Вот они, мысли, сравнения, метафоры, играя словами, вьются, как цветные бабочки, взлетающие с диких кустов, и нет необходимости в сачке, чтобы уловить их: они впечатаны в память на весь мой короткий и такой насыщенный мыслями, век.
В эти мгновения высшего сосредоточения мне совершенно все равно, что я не до конца совершенен.
Одно не дает мне покоя: моя преступная неряшливость с посеянными по всем путям моих странствий бумагами, этими клочками моих прозрений, которые понятны лишь мне, и только я знаю, что главное скрыто за их оборванными краями.
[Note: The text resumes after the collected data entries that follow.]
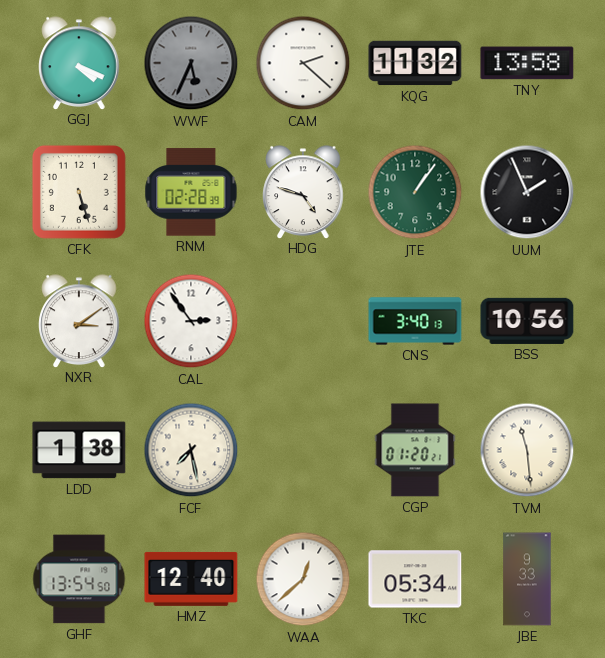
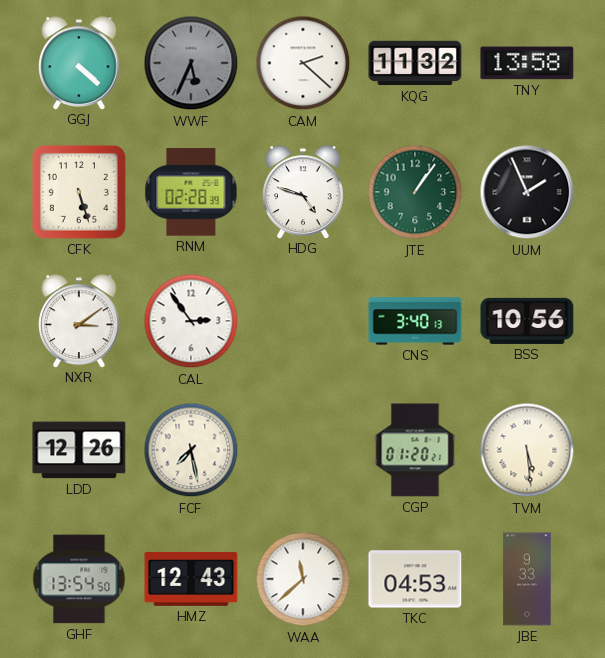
GGJ: 4:19 -> 4:22
LDD: 1:38 -> 12:26
TVM: 11:29 -> 5:29
HMZ: 12:40 -> 12:43
WAA: 12:38 -> 11:38
TKC: 05:34 -> 04:53
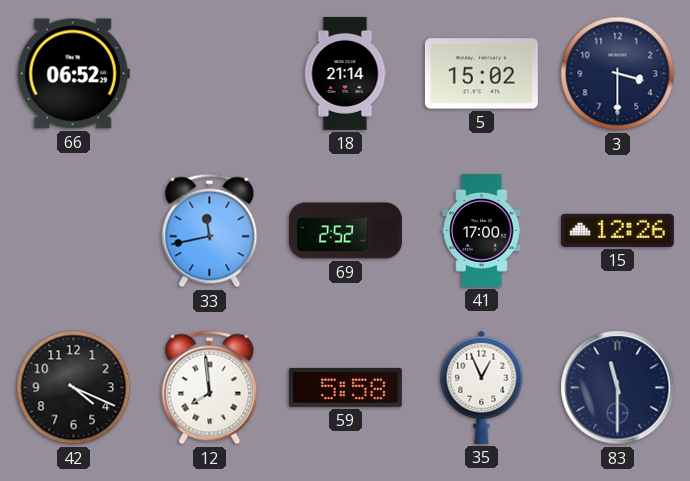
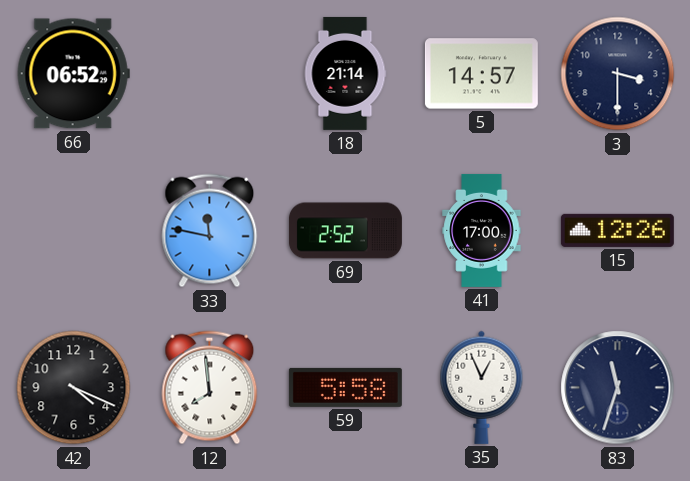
5: 15:02 -> 14:57
33: 11:43 -> 11:47
83: 11:30 -> 11:33
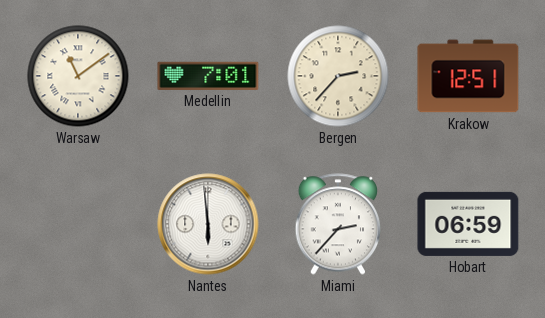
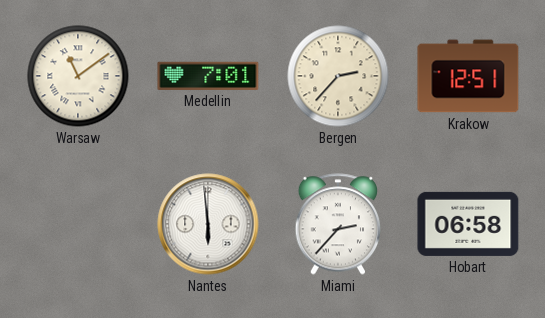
Hobart: 06:59 -> 06:58
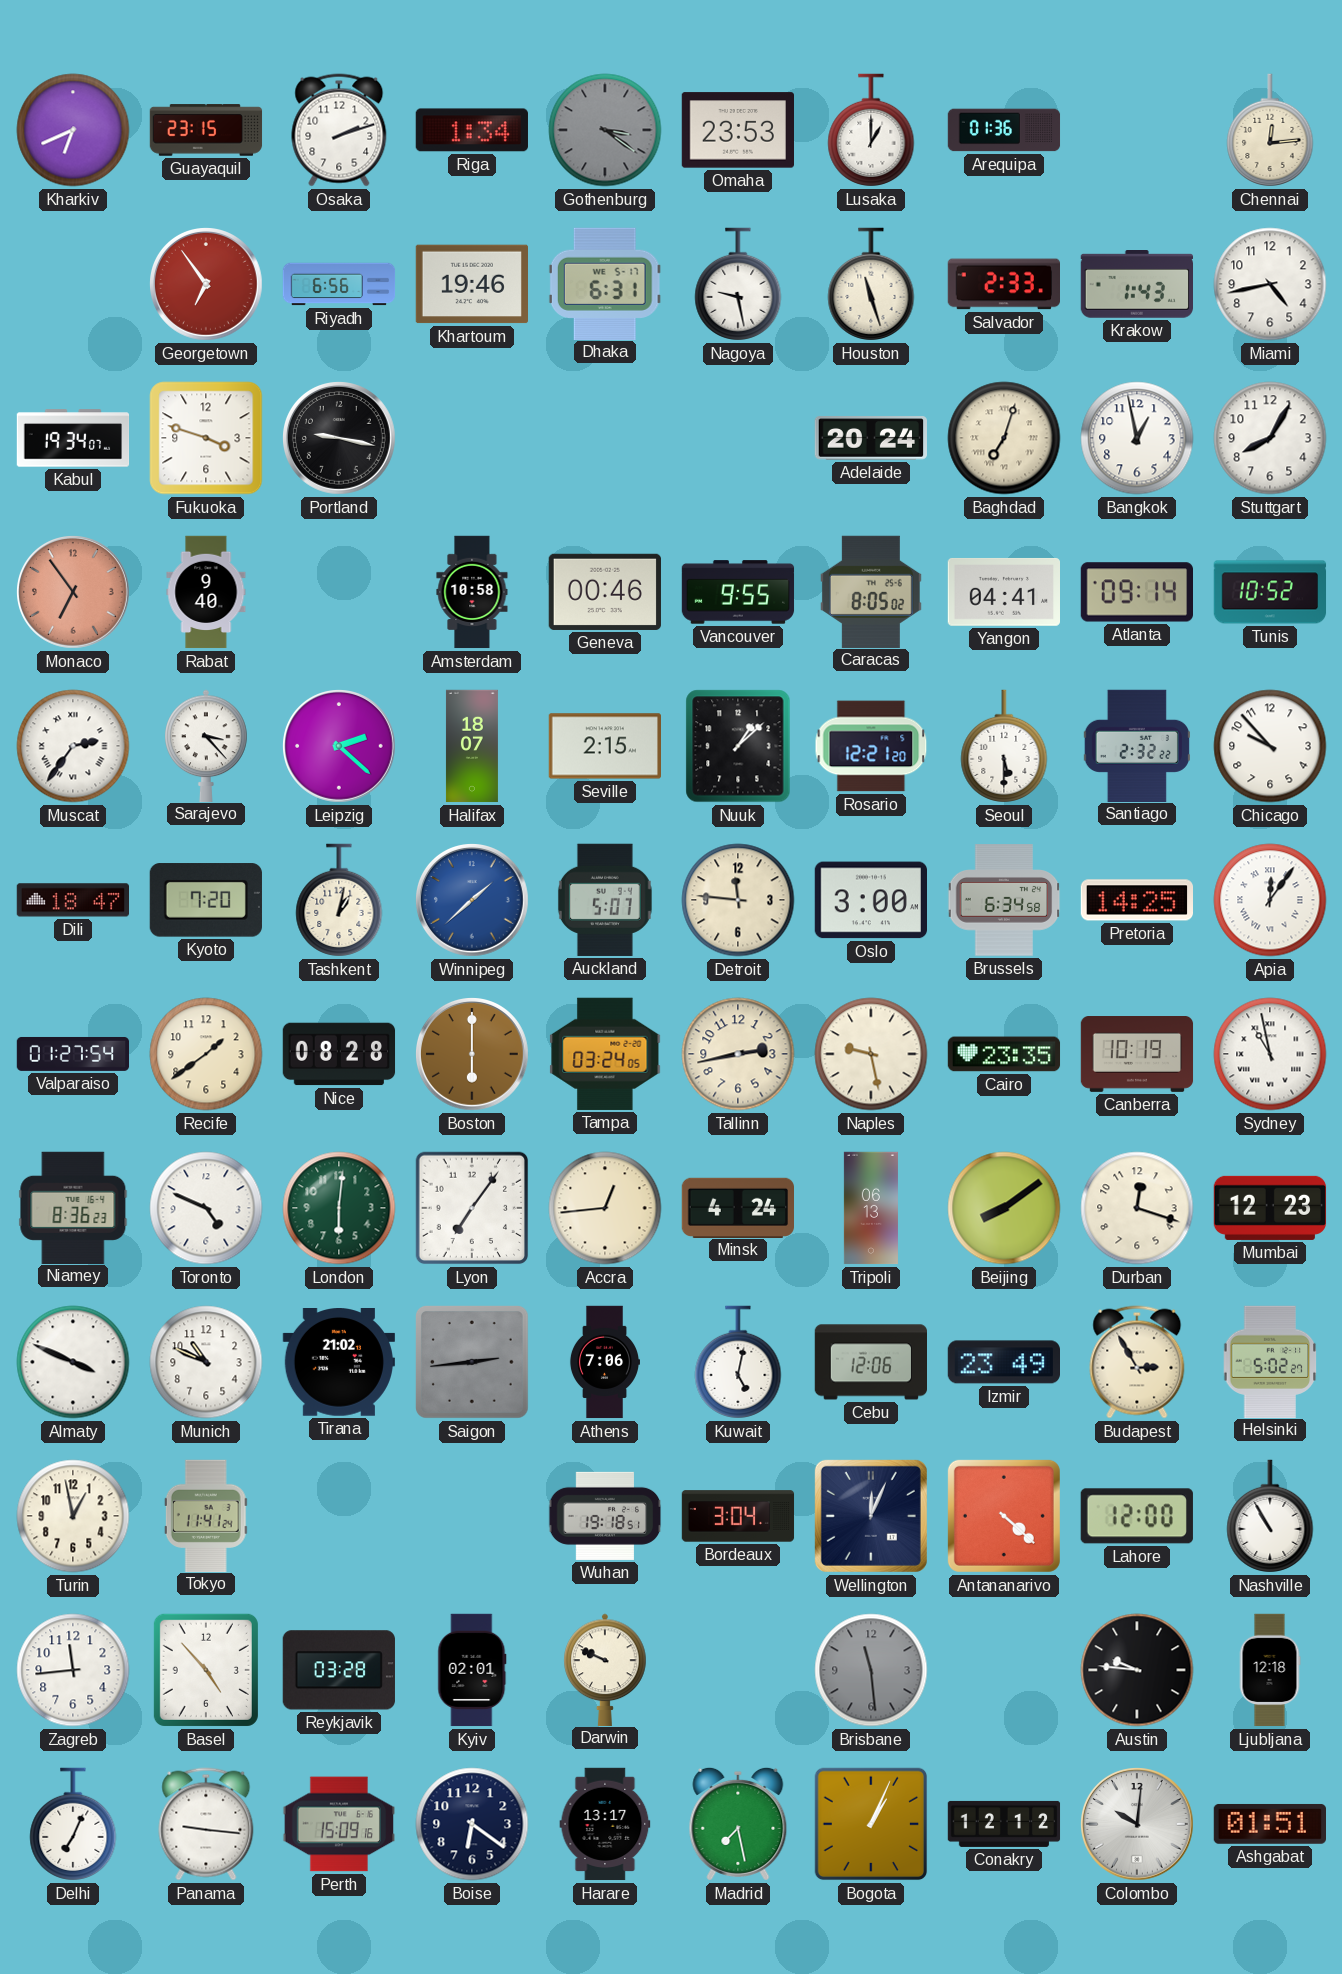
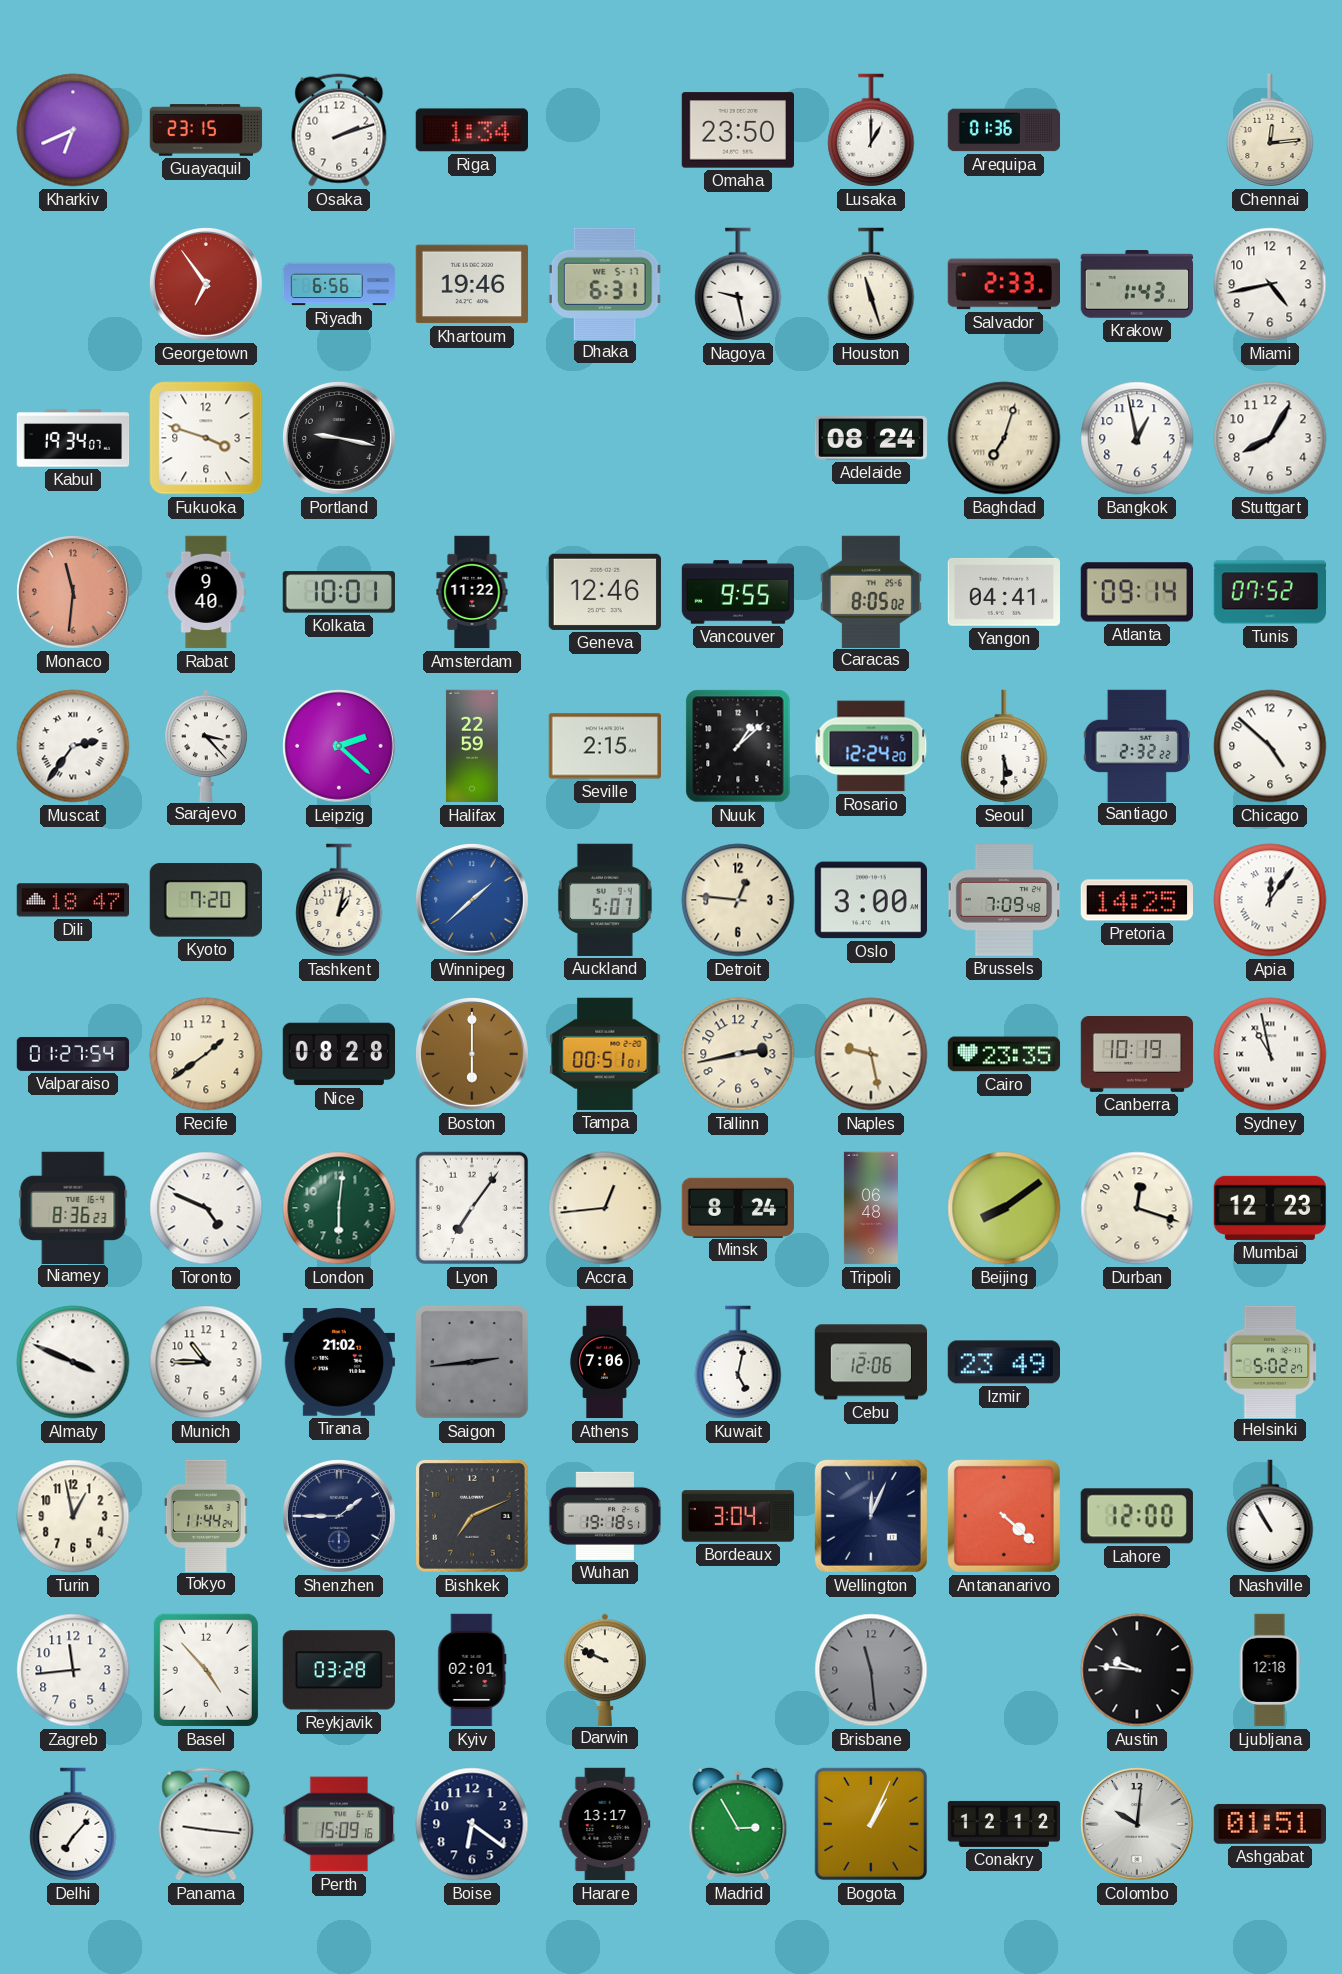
Gothenburg: 3:21 -> none
Omaha: 23:53 -> 23:50
Adelaide: 20:24 -> 08:24
Monaco: 6:54 -> 11:31
Kolkata: none -> 10:01
Amsterdam: 10:58 -> 11:22
Geneva: 00:46 -> 12:46
Tunis: 10:52 -> 07:52
Halifax: 18:07 -> 22:59
Rosario: 12:21 -> 12:24
Chicago: 9:53 -> 4:52
Detroit: 11:46 -> 12:46
Brussels: 6:34 -> 7:09
Tampa: 03:24 -> 00:51
Minsk: 4:24 -> 8:24
Tripoli: 06:13 -> 06:48
Munich: 10:49 -> 10:45
Budapest: 2:55 -> none
Tokyo: 11:41 -> 11:44
Shenzhen: none -> 1:45
Bishkek: none -> 7:11
Delhi: 7:04 -> 7:07
Madrid: 7:28 -> 2:55
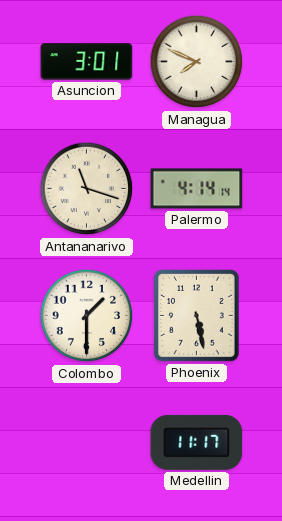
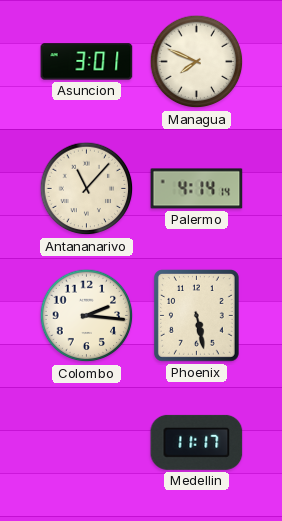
Antananarivo: 11:18 -> 11:07
Colombo: 1:30 -> 2:16
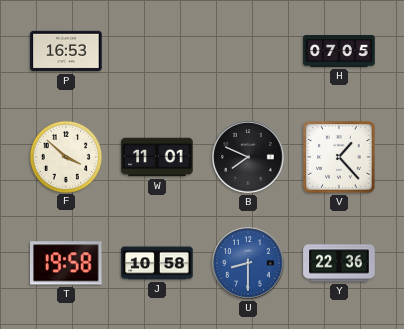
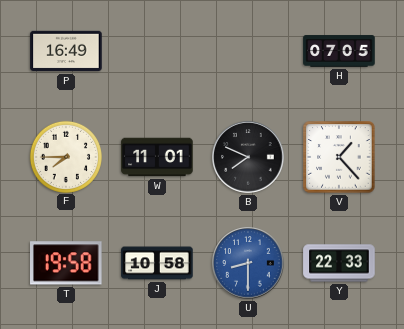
P: 16:53 -> 16:49
F: 3:52 -> 7:45
Y: 22:36 -> 22:33
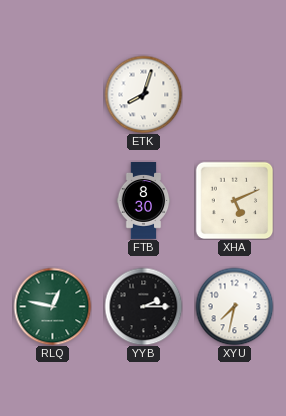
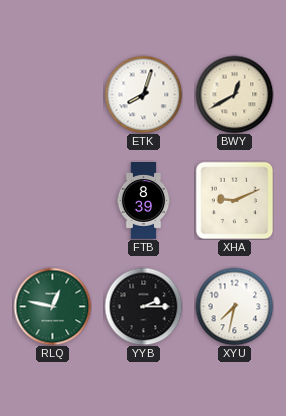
BWY: none -> 12:40
FTB: 8:30 -> 8:39
XHA: 5:11 -> 9:11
Я знаю, моя все крепнущая мировая слава заставит мою сестрицу и ее дружков рыскать в поисках этих клочков, чтобы, соединив их по своему усмотрению и воспользовавшись моей славой и их тупостью и злобой, сделать меня главой их омерзительного движения, провонявшего их пошлым тевтонским духом.
Хотя, какой это дух? Это просто запах отхожих мест, за использование которых моя ушлая сестрица будет брать плату, следуя изречению римского императора Веспасиана, установившего плату за вход в отхожие места, потому что деньги не пахнут.
Затем наступит кромешная тьма ночи, мертвое безмолвие которой сольется с моим молчанием. И только мне дано познать, каких нетопырей они порождают.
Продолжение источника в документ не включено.